The current configuration of the major bestseller lists, on the past quarter's compositional data, continues a pattern that has been visible for several years and that more selective bestseller framings tend to obscure. Genre fiction and self-help have continued to expand their share of bestseller-list real estate; literary fiction has held steady at smaller shares than it occupied a decade ago.

What the data shows

The aggregate share of bestseller positions occupied by genre fiction — thrillers, romance, fantasy, science fiction — has grown to approximately 58 percent across the major lists' fiction categories. The share occupied by self-help and adjacent categories has grown to approximately 41 percent of the nonfiction lists.

Both shares represent meaningful shifts from the corresponding figures of ten years ago. The literary-fiction share has, over the same period, contracted to a level that would have been viewed as concerning in earlier publishing decades.

The publishing-industry response

The publishing-industry response has been mixed. The largest publishers have, with notable consistency, allocated their advance budgets toward genre fiction and self-help in proportions that reflect the bestseller-list share more than the literary-fiction share. The smaller publishers have continued to invest in literary fiction at higher proportional rates, with mixed commercial outcomes.

The reader-side picture

The reader-side picture, on the underlying survey data, is more nuanced. Readers who report reading literary fiction have not, on the available data, declined in number; what has declined is the share of their reading that comes from new releases. The literary-fiction reading public has shifted toward back-catalogue and toward in-translation work in ways that do not register on bestseller lists.

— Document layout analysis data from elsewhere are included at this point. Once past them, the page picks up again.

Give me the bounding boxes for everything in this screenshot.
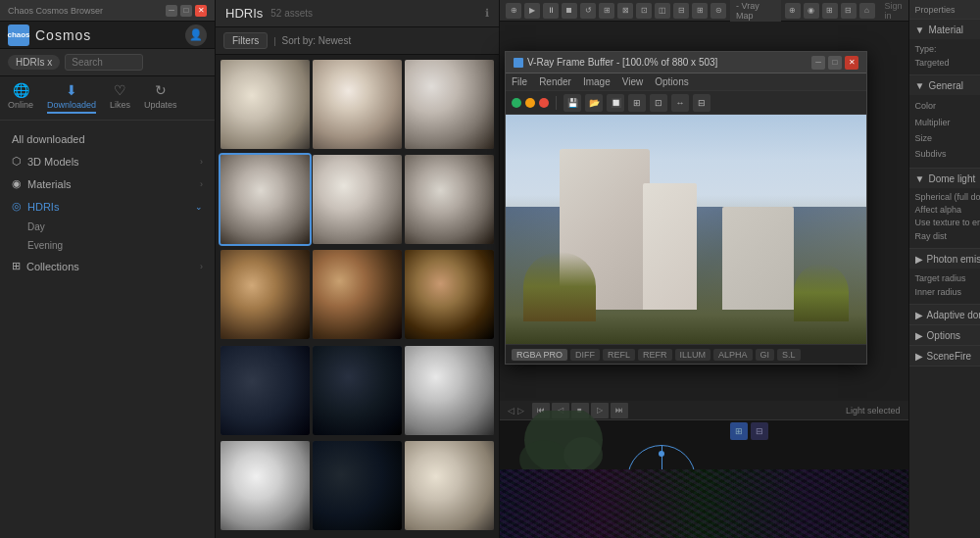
prop-dome-light-header[interactable]: ▼ Dome light (909, 169, 980, 188)
cosmos-tabs: 🌐 Online ⬇ Downloaded ♡ Likes ↻ Updates (0, 76, 215, 121)
hdri-item-selected[interactable] (220, 155, 310, 244)
sort-button[interactable]: Sort by: Newest (282, 35, 352, 46)
right-viewport-panel: ⊕ ▶ ⏸ ⏹ ↺ ⊞ ⊠ ⊡ ◫ ⊟ ⊞ ⊝ Collection - Vra… (500, 0, 908, 538)
vfb-maximize-button[interactable]: □ (828, 56, 842, 70)
prop-section-expand-icon: ▼ (915, 24, 925, 35)
phoenix-icon-9[interactable]: ◫ (655, 3, 670, 19)
viewport-btn-1[interactable]: ⊞ (730, 422, 748, 440)
hdri-item[interactable] (405, 346, 494, 435)
phoenix-right-icon-1[interactable]: ⊕ (785, 3, 801, 19)
channel-refr[interactable]: REFR (638, 349, 672, 361)
nav-sub-day[interactable]: Day (0, 218, 215, 236)
channel-alpha[interactable]: ALPHA (713, 349, 753, 361)
hdri-item[interactable] (220, 250, 310, 339)
hdri-item[interactable] (220, 60, 310, 149)
hdri-item[interactable] (313, 60, 402, 149)
vfb-tool-2[interactable]: 📂 (585, 94, 603, 112)
vfb-tool-4[interactable]: ⊞ (628, 94, 646, 112)
nav-3d-models[interactable]: ⬡ 3D Models › (0, 150, 215, 172)
nav-all-downloaded[interactable]: All downloaded (0, 128, 215, 150)
hdri-item[interactable] (220, 441, 310, 530)
vfb-menu-file[interactable]: File (512, 76, 527, 87)
channel-gi[interactable]: GI (756, 349, 775, 361)
vfb-tool-5[interactable]: ⊡ (650, 94, 667, 112)
prop-subdivs-row: Subdivs (915, 147, 980, 161)
hdris-toolbar: Filters | Sort by: Newest (216, 27, 499, 55)
sign-in-label[interactable]: Sign in (885, 1, 903, 21)
prop-dome-light-label: Dome light (928, 173, 975, 184)
cosmos-minimize-button[interactable]: ─ (166, 5, 177, 17)
hdri-item[interactable] (313, 155, 402, 244)
cosmos-close-button[interactable]: ✕ (195, 5, 207, 17)
phoenix-icon-8[interactable]: ⊡ (636, 3, 652, 19)
tab-likes[interactable]: ♡ Likes (110, 82, 130, 114)
vfb-menu-options[interactable]: Options (655, 76, 688, 87)
vfb-tool-6[interactable]: ↔ (671, 94, 689, 112)
cosmos-maximize-button[interactable]: □ (180, 5, 192, 17)
user-avatar[interactable]: 👤 (185, 24, 207, 46)
vfb-menu-render[interactable]: Render (539, 76, 571, 87)
prop-scenefire-header[interactable]: ▶ SceneFire (909, 346, 980, 366)
nav-materials[interactable]: ◉ Materials › (0, 172, 215, 195)
hdri-item[interactable] (220, 346, 310, 435)
vfb-tool-7[interactable]: ⊟ (693, 94, 710, 112)
vfb-menu-image[interactable]: Image (583, 76, 611, 87)
hdri-item[interactable] (405, 155, 494, 244)
prop-photon-header[interactable]: ▶ Photon emission (909, 249, 980, 269)
hdris-info-icon[interactable]: ℹ (485, 7, 489, 20)
phoenix-right-icon-5[interactable]: ⌂ (859, 3, 875, 19)
hdris-tag[interactable]: HDRIs x (8, 55, 60, 70)
prop-section-material-header[interactable]: ▼ Material (909, 20, 980, 39)
phoenix-icon-1[interactable]: ⊕ (506, 3, 521, 19)
prop-adaptive-header[interactable]: ▶ Adaptive dome (909, 305, 980, 324)
hdri-item[interactable] (405, 441, 494, 530)
prop-options-header[interactable]: ▶ Options (909, 325, 980, 345)
phoenix-icon-12[interactable]: ⊝ (710, 3, 726, 19)
phoenix-right-icon-3[interactable]: ⊞ (822, 3, 838, 19)
channel-illum[interactable]: ILLUM (675, 349, 711, 361)
tab-updates-label: Updates (144, 100, 177, 110)
phoenix-icon-4[interactable]: ⏹ (562, 3, 577, 19)
hdri-item[interactable] (405, 60, 494, 149)
phoenix-right-icon-4[interactable]: ⊟ (841, 3, 857, 19)
channel-sl[interactable]: S.L (777, 349, 801, 361)
phoenix-icon-5[interactable]: ↺ (580, 3, 596, 19)
vfb-close-button[interactable]: ✕ (845, 56, 858, 70)
tab-downloaded[interactable]: ⬇ Downloaded (47, 82, 96, 114)
filters-button[interactable]: Filters (223, 32, 268, 49)
nav-sub-evening-label: Evening (27, 240, 63, 251)
phoenix-icon-11[interactable]: ⊞ (692, 3, 708, 19)
hdri-item[interactable] (313, 346, 402, 435)
prop-scenefire-label: SceneFire (927, 351, 972, 362)
phoenix-icon-6[interactable]: ⊞ (599, 3, 614, 19)
vfb-tool-3[interactable]: 🔲 (607, 94, 624, 112)
phoenix-icon-3[interactable]: ⏸ (543, 3, 559, 19)
search-input[interactable] (65, 54, 143, 71)
hdri-sphere (313, 346, 402, 435)
tab-updates[interactable]: ↻ Updates (144, 82, 177, 114)
vfb-minimize-button[interactable]: ─ (811, 56, 825, 70)
hdri-item[interactable] (313, 441, 402, 530)
vfb-tool-1[interactable]: 💾 (564, 94, 581, 112)
hdri-item[interactable] (313, 250, 402, 339)
nav-collections[interactable]: ⊞ Collections › (0, 255, 215, 277)
viewport-btn-2[interactable]: ⊟ (751, 422, 768, 440)
online-icon: 🌐 (13, 82, 29, 98)
channel-refl[interactable]: REFL (603, 349, 635, 361)
channel-diff[interactable]: DIFF (570, 349, 600, 361)
phoenix-icon-10[interactable]: ⊟ (673, 3, 689, 19)
phoenix-icon-2[interactable]: ▶ (524, 3, 540, 19)
nav-sub-evening[interactable]: Evening (0, 236, 215, 255)
channel-rgba-pro[interactable]: RGBA PRO (512, 349, 567, 361)
tab-online[interactable]: 🌐 Online (8, 82, 33, 114)
nav-collections-label: Collections (26, 261, 79, 272)
hdri-item[interactable] (405, 250, 494, 339)
vfb-channels: RGBA PRO DIFF REFL REFR ILLUM ALPHA GI S… (512, 349, 801, 361)
prop-general-header[interactable]: ▼ General (909, 75, 980, 95)
properties-header: Properties Modifier List ▼ (909, 0, 980, 20)
vfb-render-area (506, 115, 866, 344)
phoenix-right-icon-2[interactable]: ◉ (804, 3, 819, 19)
nav-hdris[interactable]: ◎ HDRIs ⌄ (0, 195, 215, 218)
phoenix-icon-7[interactable]: ⊠ (617, 3, 633, 19)
vfb-menu-view[interactable]: View (622, 76, 644, 87)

The independent bookstore dimension

The independent bookstore dimension has been the part of the broader picture that has most consistently supported literary-fiction sales. The independent bookstores' aggregate share of book sales has, over the past several years, grown modestly; the share within their stores allocated to literary fiction has held steady.

The longer view

The longer view is one of structural shift rather than crisis. The categories that the contemporary bestseller list favours are not necessarily the categories that will define the era's literary legacy. The reading public has, over recent decades, generally found its way to the work that endures regardless of bestseller patterns.